- [TASK DESCRIPTION]:
What the response needs is every record, repeated verbatim, and no images.
════════
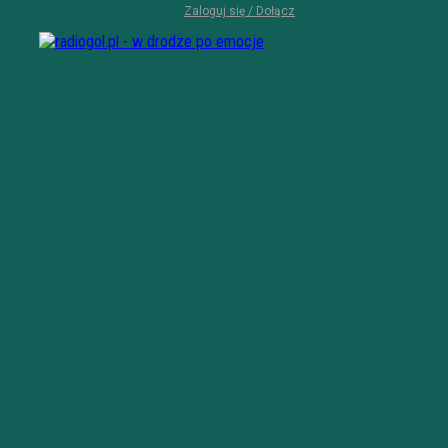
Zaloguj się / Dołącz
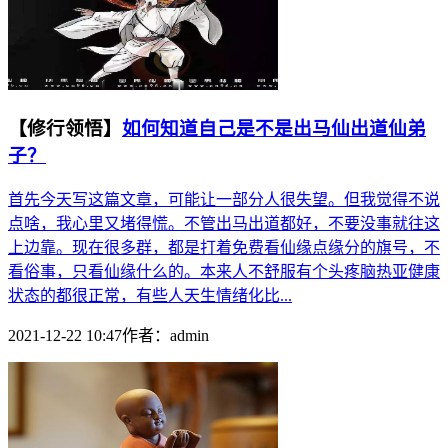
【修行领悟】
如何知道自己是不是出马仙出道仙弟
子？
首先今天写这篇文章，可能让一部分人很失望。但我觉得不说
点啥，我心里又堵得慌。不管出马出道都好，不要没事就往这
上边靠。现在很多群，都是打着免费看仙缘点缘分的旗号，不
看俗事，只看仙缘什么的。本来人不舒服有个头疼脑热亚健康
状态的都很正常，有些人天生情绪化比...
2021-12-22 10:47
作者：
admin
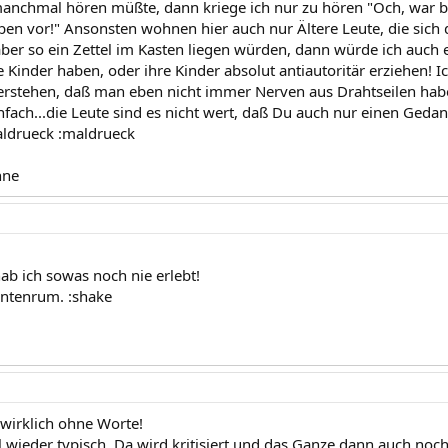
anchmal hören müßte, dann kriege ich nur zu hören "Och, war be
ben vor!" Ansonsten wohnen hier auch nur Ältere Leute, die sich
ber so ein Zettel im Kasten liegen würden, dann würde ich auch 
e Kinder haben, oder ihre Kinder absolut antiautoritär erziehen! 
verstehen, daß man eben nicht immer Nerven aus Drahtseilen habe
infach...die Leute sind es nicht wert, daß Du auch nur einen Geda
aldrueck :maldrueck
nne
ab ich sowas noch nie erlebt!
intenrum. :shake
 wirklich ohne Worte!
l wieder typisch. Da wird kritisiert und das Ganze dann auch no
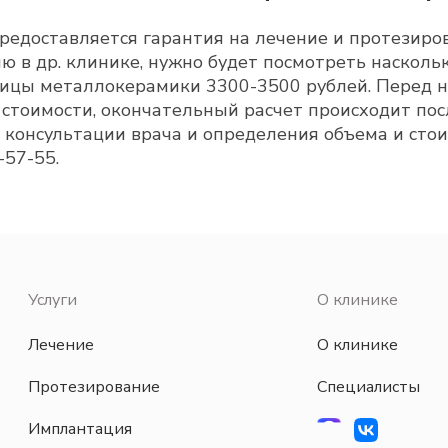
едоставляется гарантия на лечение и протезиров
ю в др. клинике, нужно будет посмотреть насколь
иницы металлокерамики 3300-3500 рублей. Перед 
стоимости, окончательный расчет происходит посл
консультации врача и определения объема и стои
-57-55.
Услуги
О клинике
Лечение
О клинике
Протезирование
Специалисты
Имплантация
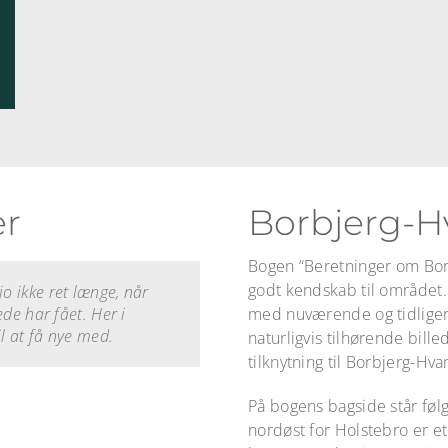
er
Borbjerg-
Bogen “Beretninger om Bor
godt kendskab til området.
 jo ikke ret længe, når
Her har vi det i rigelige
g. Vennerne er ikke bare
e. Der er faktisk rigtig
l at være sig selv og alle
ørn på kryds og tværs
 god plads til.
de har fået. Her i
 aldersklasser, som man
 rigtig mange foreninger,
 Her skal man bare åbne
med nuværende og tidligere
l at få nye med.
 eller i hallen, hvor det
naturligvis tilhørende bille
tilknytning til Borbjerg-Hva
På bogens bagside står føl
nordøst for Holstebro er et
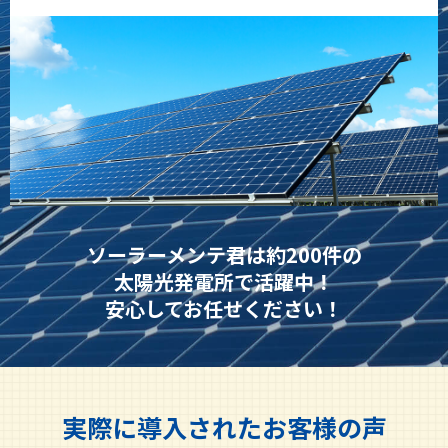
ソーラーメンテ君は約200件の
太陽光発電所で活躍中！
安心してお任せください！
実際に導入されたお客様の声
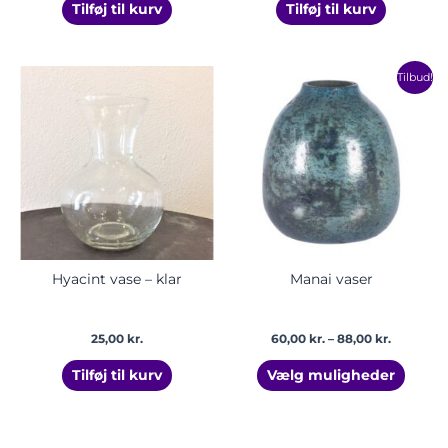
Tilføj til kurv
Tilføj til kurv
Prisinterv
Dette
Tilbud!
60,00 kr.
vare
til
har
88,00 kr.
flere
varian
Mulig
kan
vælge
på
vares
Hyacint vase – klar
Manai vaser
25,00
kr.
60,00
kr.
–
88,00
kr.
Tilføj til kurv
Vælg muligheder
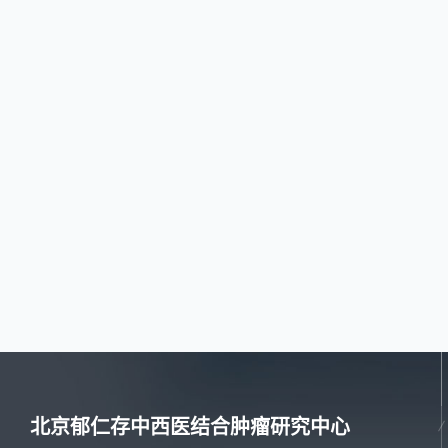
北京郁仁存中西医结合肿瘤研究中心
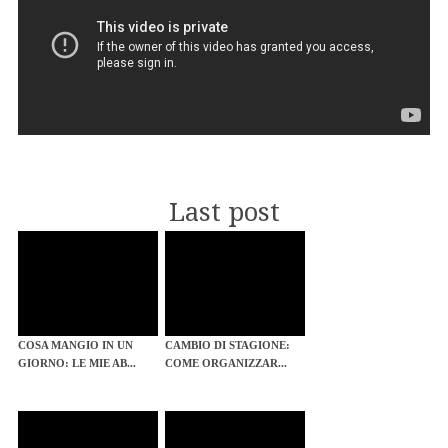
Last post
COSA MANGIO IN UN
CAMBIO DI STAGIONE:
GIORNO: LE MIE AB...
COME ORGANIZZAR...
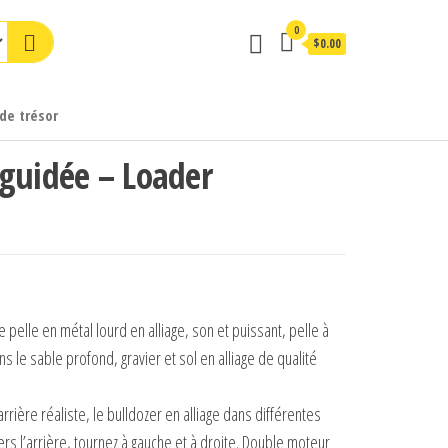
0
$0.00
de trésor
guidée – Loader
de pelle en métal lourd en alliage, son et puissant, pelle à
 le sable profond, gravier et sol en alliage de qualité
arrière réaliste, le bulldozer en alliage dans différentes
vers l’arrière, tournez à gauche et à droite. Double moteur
════════
- [ANSWER TO THE PROBLEM]:
Zaloguj się / Dołącz
【修行领悟】
如何知道自己是不是出马仙出道仙弟
子？
首先今天写这篇文章，可能让一部分人很失望。但我觉得不说
点啥，我心里又堵得慌。不管出马出道都好，不要没事就往这
上边靠。现在很多群，都是打着免费看仙缘点缘分的旗号，不
看俗事，只看仙缘什么的。本来人不舒服有个头疼脑热亚健康
状态的都很正常，有些人天生情绪化比...
2021-12-22 10:47
作者：
admin
anchmal hören müßte, dann kriege ich nur zu hören "Och, war be
ben vor!" Ansonsten wohnen hier auch nur Ältere Leute, die sich
ber so ein Zettel im Kasten liegen würden, dann würde ich auch 
e Kinder haben, oder ihre Kinder absolut antiautoritär erziehen! 
verstehen, daß man eben nicht immer Nerven aus Drahtseilen habe
infach...die Leute sind es nicht wert, daß Du auch nur einen Geda
aldrueck :maldrueck
nne
ab ich sowas noch nie erlebt!
intenrum. :shake
 wirklich ohne Worte!
l wieder typisch. Da wird kritisiert und das Ganze dann auch no
едоставляется гарантия на лечение и протезиров
ю в др. клинике, нужно будет посмотреть насколь
иницы металлокерамики 3300-3500 рублей. Перед 
стоимости, окончательный расчет происходит посл
консультации врача и определения объема и стои
-57-55.
Услуги
О клинике
Лечение
О клинике
Протезирование
Специалисты
Имплантация
er
Borbjerg-
Bogen “Beretninger om Bor
godt kendskab til området.
 jo ikke ret længe, når
Her har vi det i rigelige
g. Vennerne er ikke bare
e. Der er faktisk rigtig
l at være sig selv og alle
ørn på kryds og tværs
 god plads til.
de har fået. Her i
 aldersklasser, som man
 rigtig mange foreninger,
 Her skal man bare åbne
med nuværende og tidligere
l at få nye med.
 eller i hallen, hvor det
naturligvis tilhørende bille
tilknytning til Borbjerg-Hva
På bogens bagside står føl
nordøst for Holstebro er et
ソーラーメンテ君は約200件の
太陽光発電所で活躍中！
安心してお任せください！
実際に導入されたお客様の声
Tilføj til kurv
Tilføj til kurv
Prisinterv
Dette
Tilbud!
60,00 kr.
vare
til
har
88,00 kr.
flere
varian
Mulig
kan
vælge
på
vares
Hyacint vase – klar
Manai vaser
25,00
kr.
60,00
kr.
–
88,00
kr.
Tilføj til kurv
Vælg muligheder
北京郁仁存中西医结合肿瘤研究中心
Last post
COSA MANGIO IN UN
CAMBIO DI STAGIONE:
GIORNO: LE MIE AB...
COME ORGANIZZAR...
0
$0.00
de trésor
guidée – Loader
de pelle en métal lourd en alliage, son et puissant, pelle à
 le sable profond, gravier et sol en alliage de qualité
arrière réaliste, le bulldozer en alliage dans différentes
vers l’arrière, tournez à gauche et à droite. Double moteur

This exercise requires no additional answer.